Warning

To sort out!

What is Chunking ?¶

Chunking splits data for easier reading.

In physical terms, a data variable is contiguous. However, and especially in the case of NetCDF/HDF files, the physical storage of the data on disk, is chunked in fixed and equal-sized pieces.

Original

Hex	Text
`01 02 03 04 05 06 07 08 09`	`1, 2, 3, 4, 5, 6, 7, 8, 9`

Chunked

Hex	Text	Size	Number
`AA 05 01` `01 02 03 04 05` `AA 05 01` `06 07 08 09 -`	`[1, 2, 3, 4, 5]` `[6, 7, 8, 9, -]`	5	2
`AA 04 01` `01 02 03 04` `AA 04 01` `05 06 07 08` `AA 04 01` `09 - - -`	`[1, 2, 3, 4]` `[5, 6, 7, 8]` `[9, -, -, -]`	4	3
`AA 03 01` `01 02 03` `AA 03 01` `04 05 06` `AA 03 01` `07 08 09`	`[1, 2, 3]` `[4, 5, 6]` `[7, 8, 9]`	3	3
`AA 02 01` `01 02` `AA 02 01` `03 04` `AA 02 01` `05 06` `AA 02 01` `07 08` `AA 02 01` `09 -`	`[1, 2]` `[3, 4]` `[5, 6]` `[7, 8]` `[9, -]`	2	5

AA 0? 01 sequences mark the start of a chunk

Why ?¶

While chunking does not affect the logical relationship of data of a variable, the read/write operations may be impacted heavily.

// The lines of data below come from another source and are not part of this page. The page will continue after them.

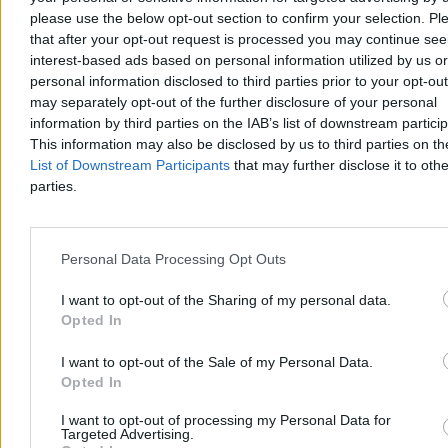
zameldowania), a z drugiej mniejszą liczbę wykreśleń (urzędy
please use the below opt-out section to confirm your selection. Pl
straciły część narzędzi „dyscyplinujących” bezrobotnych, przez co
that after your opt-out request is processed you may continue see
ich wykreślanie z rejestrów jest trudniejsze). To mogło zaburzyć
interest-based ads based on personal information utilized by us or
odczyty bezrobocia rejestrowanego, ciągnąc wskaźnik w górę. Ale
personal information disclosed to third parties prior to your opt-ou
w BAEL też mamy wzrost liczby osób bez pracy.
may separately opt-out of the further disclosure of your personal
Reklama
information by third parties on the IAB’s list of downstream partici
Reklama
This information may also be disclosed by us to third parties on t
List of Downstream Participants
that may further disclose it to othe
parties.
Personal Data Processing Opt Outs
I want to opt-out of the Sharing of my personal data.
Opted In
I want to opt-out of the Sale of my Personal Data.
Opted In
Ministerstwo Rodziny, Pracy i Polityki Społecznej uspokaja, że ten
I want to opt-out of processing my Personal Data for
styczniowy przyrost bezrobotnych, który wywindował wskaźnik do
Targeted Advertising.
dawno nieoglądanych 6 proc., jest mniejszy niż w poprzednich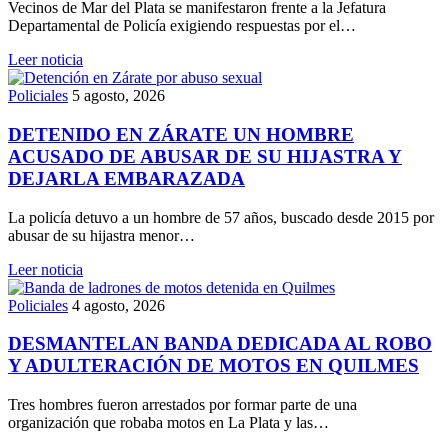
Vecinos de Mar del Plata se manifestaron frente a la Jefatura
Departamental de Policía exigiendo respuestas por el…
Leer noticia
Policiales
5 agosto, 2026
DETENIDO EN ZÁRATE UN HOMBRE
ACUSADO DE ABUSAR DE SU HIJASTRA Y
DEJARLA EMBARAZADA
La policía detuvo a un hombre de 57 años, buscado desde 2015 por
abusar de su hijastra menor…
Leer noticia
Policiales
4 agosto, 2026
DESMANTELAN BANDA DEDICADA AL ROBO
Y ADULTERACIÓN DE MOTOS EN QUILMES
Tres hombres fueron arrestados por formar parte de una
organización que robaba motos en La Plata y las…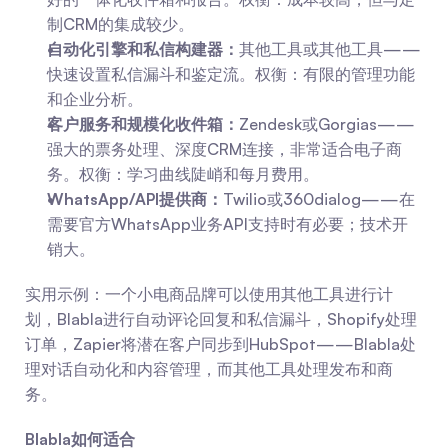
制CRM的集成较少。
自动化引擎和私信构建器：
其他工具或其他工具——
快速设置私信漏斗和鉴定流。权衡：有限的管理功能
和企业分析。
客户服务和规模化收件箱：
Zendesk或Gorgias——
强大的票务处理、深度CRM连接，非常适合电子商
务。权衡：学习曲线陡峭和每月费用。
WhatsApp/API提供商：
Twilio或360dialog——在
需要官方WhatsApp业务API支持时有必要；技术开
销大。
实用示例：一个小电商品牌可以使用其他工具进行计
划，Blabla进行自动评论回复和私信漏斗，Shopify处理
订单，Zapier将潜在客户同步到HubSpot——Blabla处
理对话自动化和内容管理，而其他工具处理发布和商
务。
Blabla如何适合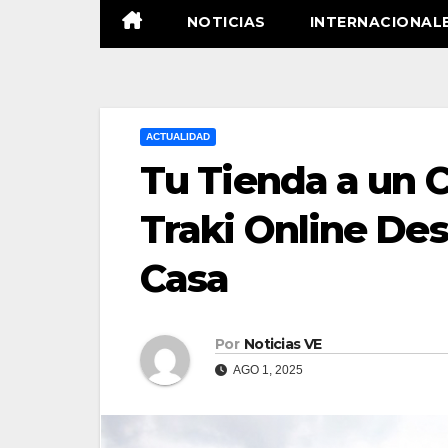
NOTICIAS
INTERNACIONAL
ACTUALIDAD
Tu Tienda a un 
Traki Online De
Casa
Por
Noticias VE
AGO 1, 2025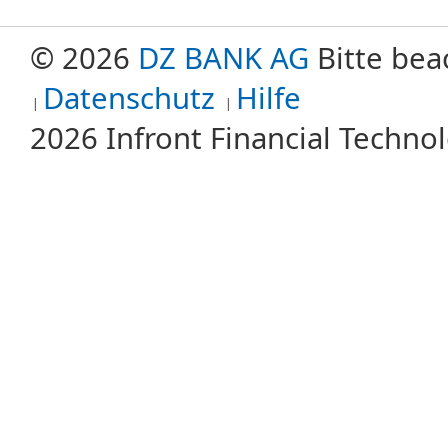
© 2026
DZ BANK AG
Bitte bea
Datenschutz
Hilfe
2026 Infront Financial Techn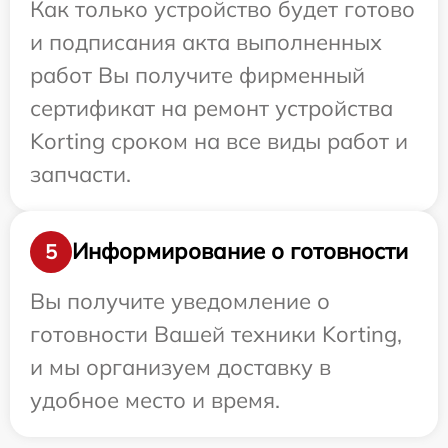
Как только устройство будет готово
и подписания акта выполненных
работ Вы получите фирменный
сертификат на ремонт устройства
Korting сроком на все виды работ и
запчасти.
Информирование о готовности
5
Вы получите уведомление о
готовности Вашей техники Korting,
и мы организуем доставку в
удобное место и время.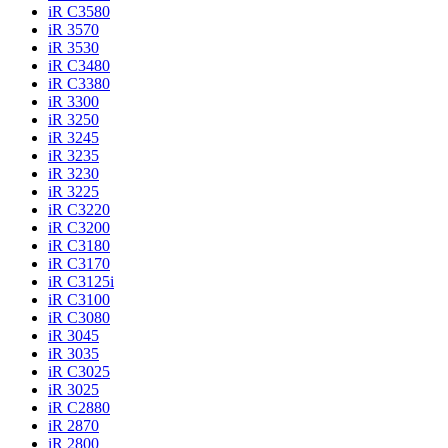
iR C3580
iR 3570
iR 3530
iR C3480
iR C3380
iR 3300
iR 3250
iR 3245
iR 3235
iR 3230
iR 3225
iR C3220
iR C3200
iR C3180
iR C3170
iR C3125i
iR C3100
iR C3080
iR 3045
iR 3035
iR C3025
iR 3025
iR C2880
iR 2870
iR 2800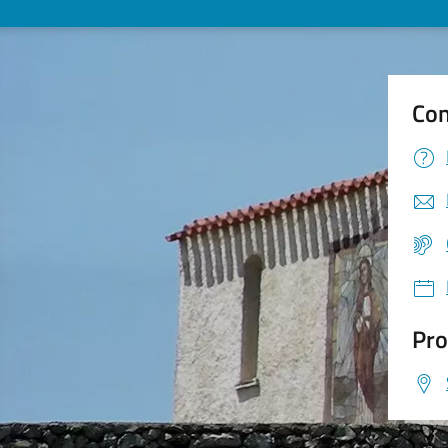
Con
Pro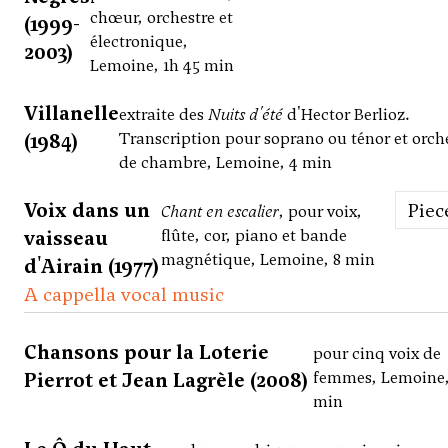
chœur, orchestre et
(1999-
électronique,
2003)
Lemoine, 1h 45 min
Villanelle
extraite des
Nuits d'été
d'Hector Berlioz.
(1984)
Transcription pour soprano ou ténor et orch
de chambre, Lemoine, 4 min
Voix dans un
Piec
Chant en escalier
, pour voix,
vaisseau
flûte, cor, piano et bande
magnétique, Lemoine, 8 min
d'Airain (1977)
A cappella vocal music
Chansons pour la Loterie
pour cinq voix de
Pierrot et Jean Lagrèle (2008)
femmes, Lemoine,
min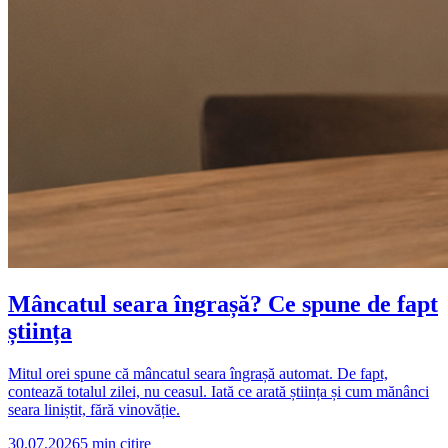
Mâncatul seara îngrașă? Ce spune de fapt
știința
Mitul orei spune că mâncatul seara îngrașă automat. De fapt,
contează totalul zilei, nu ceasul. Iată ce arată știința și cum mănânci
seara liniștit, fără vinovăție.
30.07.2026
5
min citire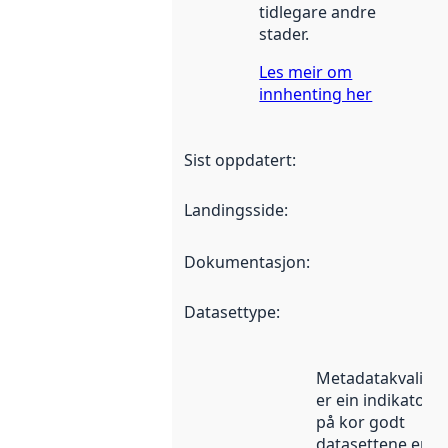
tidlegare andre
stader.
Les meir om
innhenting her
Sist oppdatert
:
Landingsside
:
Dokumentasjon
:
Datasettype
:
Metadatakvalitet
er ein indikator
på kor godt
datasettene er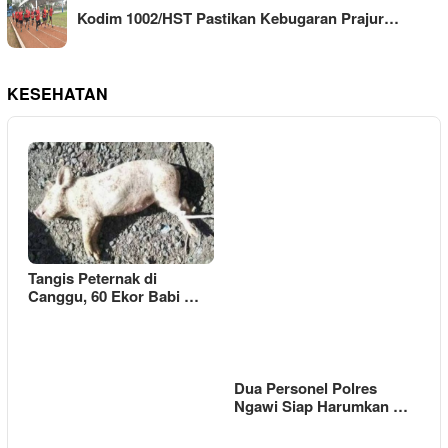
Kodim 1002/HST Pastikan Kebugaran Prajur…
KESEHATAN
Tangis Peternak di
Canggu, 60 Ekor Babi …
Dua Personel Polres
Ngawi Siap Harumkan …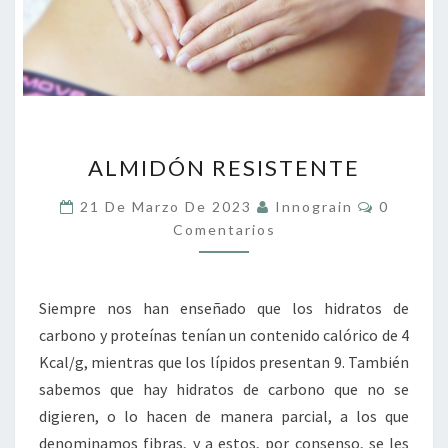
ALMIDÓN
ALMIDÓN RESISTENTE
RESISTENTE
Comentar
21 De Marzo De 2023
Innograin
0
Comentarios
Siempre nos han enseñado que los hidratos de
carbono y proteínas tenían un contenido calórico de 4
Kcal/g, mientras que los lípidos presentan 9. También
sabemos que hay hidratos de carbono que no se
digieren, o lo hacen de manera parcial, a los que
denominamos fibras, y a estos, por consenso, se les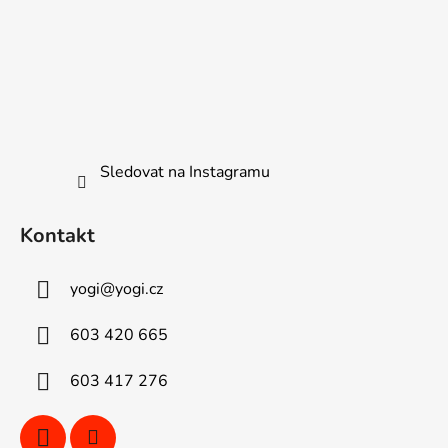
Sledovat na Instagramu
Kontakt
yogi
@
yogi.cz
603 420 665
603 417 276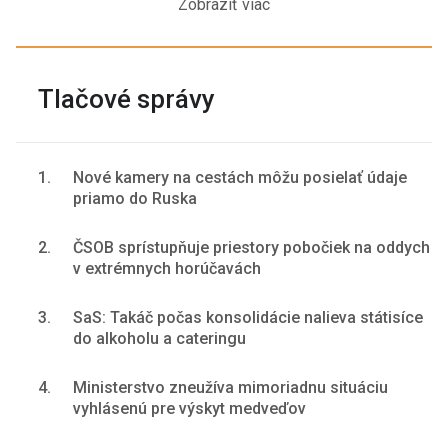
Zobraziť viac
Tlačové správy
1.
Nové kamery na cestách môžu posielať údaje
priamo do Ruska
2.
ČSOB sprístupňuje priestory pobočiek na oddych
v extrémnych horúčavách
3.
SaS: Takáč počas konsolidácie nalieva státisíce
do alkoholu a cateringu
4.
Ministerstvo zneužíva mimoriadnu situáciu
vyhlásenú pre výskyt medveďov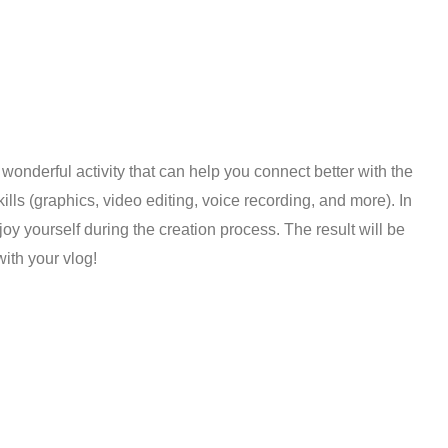
 wonderful activity that can help you connect better with the
lls (graphics, video editing, voice recording, and more). In
oy yourself during the creation process. The result will be
ith your vlog!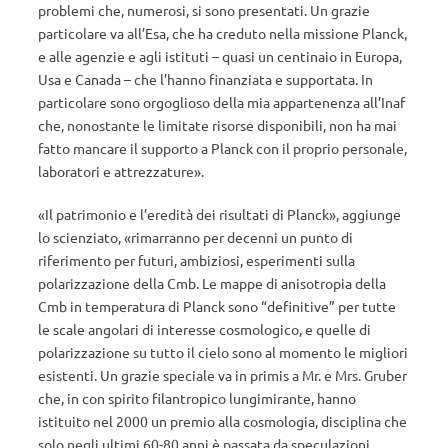
problemi che, numerosi, si sono presentati. Un grazie
particolare va all’Esa, che ha creduto nella missione Planck,
e alle agenzie e agli istituti – quasi un centinaio in Europa,
Usa e Canada – che l’hanno finanziata e supportata. In
particolare sono orgoglioso della mia appartenenza all’Inaf
che, nonostante le limitate risorse disponibili, non ha mai
fatto mancare il supporto a Planck con il proprio personale,
laboratori e attrezzature».
«Il patrimonio e l’eredità dei risultati di Planck», aggiunge
lo scienziato, «rimarranno per decenni un punto di
riferimento per futuri, ambiziosi, esperimenti sulla
polarizzazione della Cmb. Le mappe di anisotropia della
Cmb in temperatura di Planck sono “definitive” per tutte
le scale angolari di interesse cosmologico, e quelle di
polarizzazione su tutto il cielo sono al momento le migliori
esistenti. Un grazie speciale va in primis a Mr. e Mrs. Gruber
che, in con spirito filantropico lungimirante, hanno
istituito nel 2000 un premio alla cosmologia, disciplina che
solo negli ultimi 60-80 anni è passata da speculazioni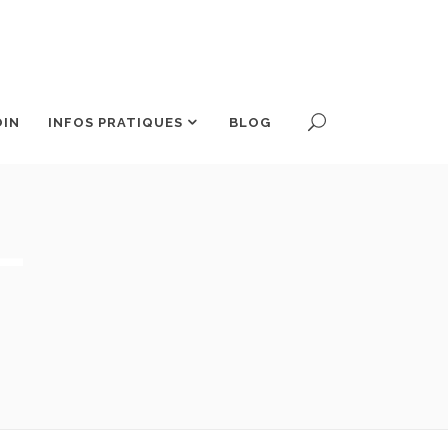
OIN
INFOS PRATIQUES
BLOG
-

Chunking can optimize read operations for accessing data in various ways :

- by rows
- by columns
- as a rectangular subgrid

The idea is to minimize the number of disk accesses.

How ?¶

By aligning chunk sizes/borders with the most common or preferred data access patterns.

Good chunking shapes¶

For 2D data, rectangular chunks help balance the disk access times for both row-wise and column-wise access.
For 3D data or higher, the chunking strategy may need to be adjusted based on the most common access patterns.

Optimal layout?¶

An algorithm discussed in "Chunking Data: Choosing Shapes", by RussRew : chunk_shape_3D.py

Seealso

How to suggest a good chunking shape with rekx (Experimental)
Source code reference for suggest

An algebraic formulation for optimal chunking bases on equalizing the number of chunks accessed for a 1D time series and a 2D horizontal slice in a 3D dataset.

Note

rekx prefers to avoid the word optimal, as possible. There is no one-size-fits-all and hence, it may be more appropriate to speak about good, appropriate or preferred chunking.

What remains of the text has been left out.